Monopoly Media Manipulation by Dr. Michael Parenti Labeling Like all propagandists, mainstream media people seek to prefigure our perception of a subject with a positive or negative label. Some positive ones are: “stability,” “the president’s firm leadership,” “a strong defense,” and “a healthy economy.” Indeed, not many Americans would want instability, wobbly presidential leadership, a weak defense, and a sick economy. The label defines the subject without having to deal with actual particulars that might lead us to a different conclusion.
    Some common negative labels are: “leftist guerrillas,” “Islamic terrorists,” “conspiracy theories,” “inner-city gangs,” and “civil disturbances.” These, too, are seldom treated within a larger context of social relations and issues. The press itself is facilely and falsely labeled “the liberal media” by the hundreds of conservative columnists, commentators, and talk-shows hosts who crowd the communication universe while claiming to be shut out from it. Some labels we will never be exposed to are “class power,” “class struggle,” and “U.S. imperialism.”
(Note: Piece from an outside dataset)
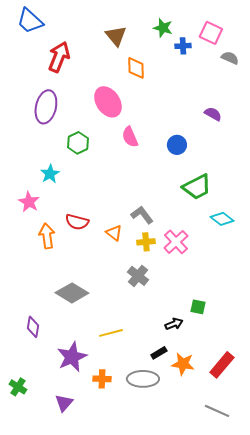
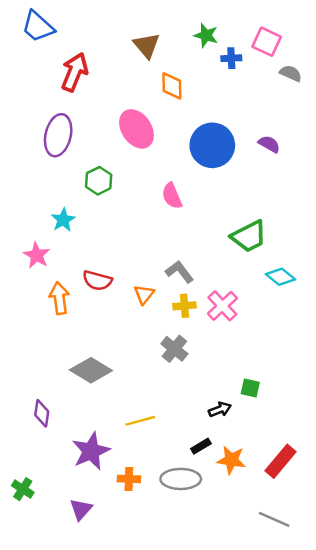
pink semicircle: (130, 137) -> (172, 196), moved
blue circle: (177, 145) -> (212, 145), moved, size x1.8
orange triangle: (114, 233) -> (144, 294), turned 30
    A new favorite among deceptive labels is “reforms,” whose meaning is inverted, being applied to any policy dedicated to undoing the reforms that have been achieved after decades of popular struggle. So the destruction of family assistance programs is labeled “welfare reform.” “Reforms” in Eastern Europe, and most recently in Yugoslavia, have meant the heartless impoverishment of former Communist countries, the dismantling of what remained of the public economy, its deindustrialization and expropriation at fire sale prices by a corporate investor class, complete with massive layoffs, drastic cutbacks in public assistance and human services, and a dramatic increase in unemployment and human suffering. “IMF reforms” is a euphemism for the same kind of bruising cutbacks throughout the Third World. As Edward Herman once noted, “reforms” are not the solution, they are the problem.
    In April 2001, the newly elected prime minister of Japan, Junichiro Koisumi, was widely identified in the U.S. media as a “reformer.” His free-market “reforms” include the privatization of Japan’s postal saving system. Millions of Japanese have their life savings in the postal system and the “reformer” Koisumi wants private investors to be able to get their hands on these funds.
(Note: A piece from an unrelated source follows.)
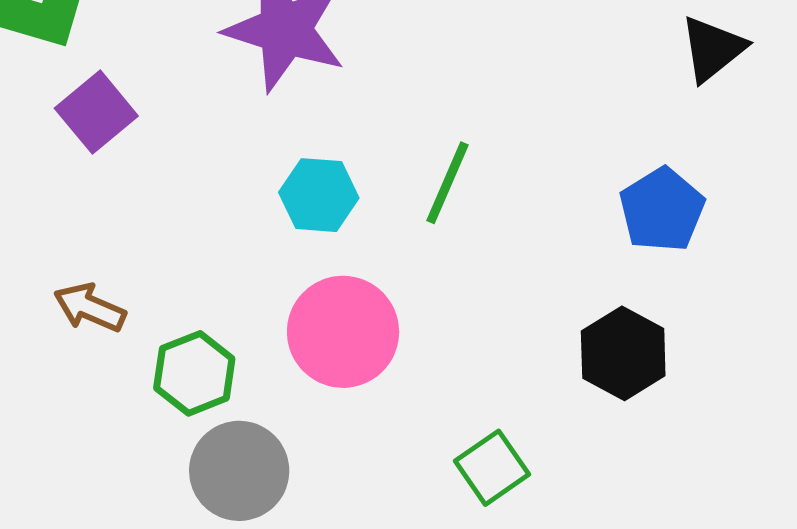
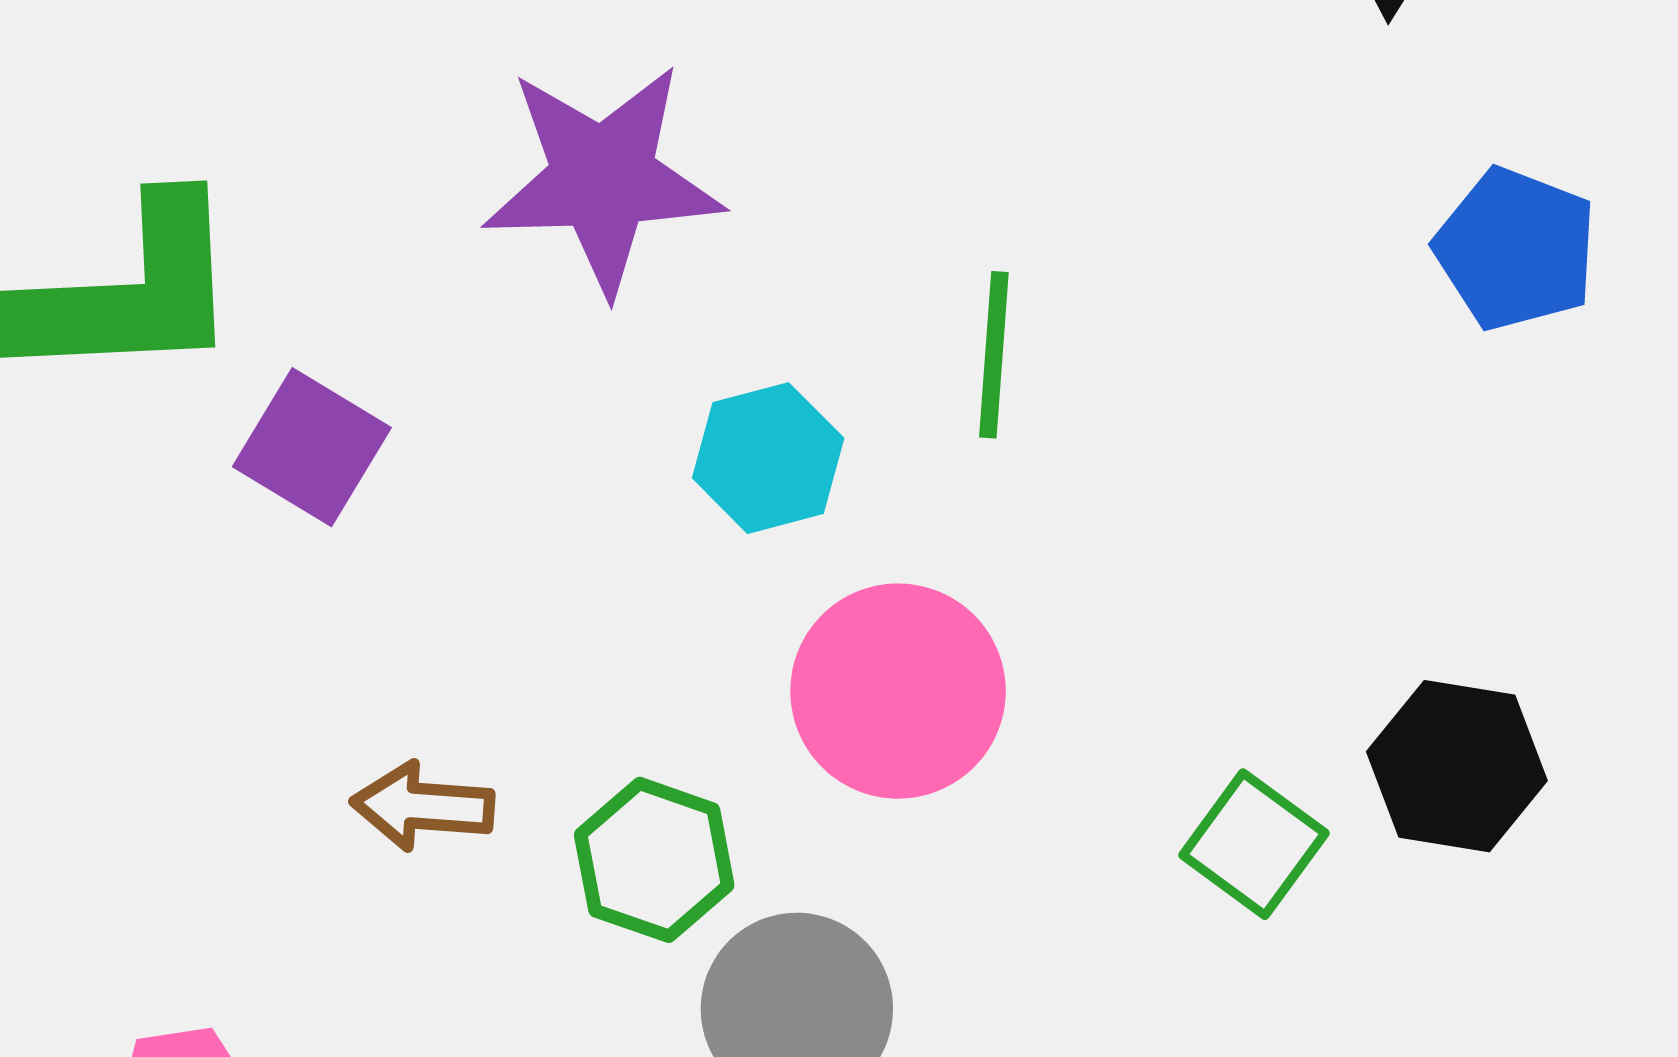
blue pentagon: (662, 210) -> (1516, 249), moved
black hexagon: (623, 353) -> (1457, 766), moved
    “Free market” has long been a pet label, evoking images of economic plenitude and democracy. In reality, free-market policies undermine the markets of local producers, provide state subsidies to multinational corporations, destroy public sector services, and create greater gaps between the wealthy few and the underprivileged many.
    Another favorite media label is “hardline.” Anyone who resists free-market “reforms,” be it in Belarus, Italy, Peru, or Yugoslavia, is labeled a “hardliner.” An article in the New York Times (10/21/97) used “hardline” and “hardliner” eleven times to describe Bosnian Serb leaders who opposed attempts by NATO forces to close down the “hardline Bosnian Serb broadcast network.” The radio station in question was the only one in all of Bosnia that offered a perspective critical of Western intervention in Yugoslavia. The forceful closing of this one remaining dissenting media voice was described by the Times as “a step toward bringing about responsible news coverage in Bosnia.” The story did note “the apparent irony” of using foreign soldiers for “silencing broadcasts in order to encourage free speech.” The NATO troops who carried out this repressive task were identified with the positive label of “peacekeepers.”
    It is no accident that labels like "hardline" are never subjected to precise definition. The efficacy of a label is that it not have a specific content which can be held up to a test of evidence. Better that it be self-referential, propagating an undefined but evocative image.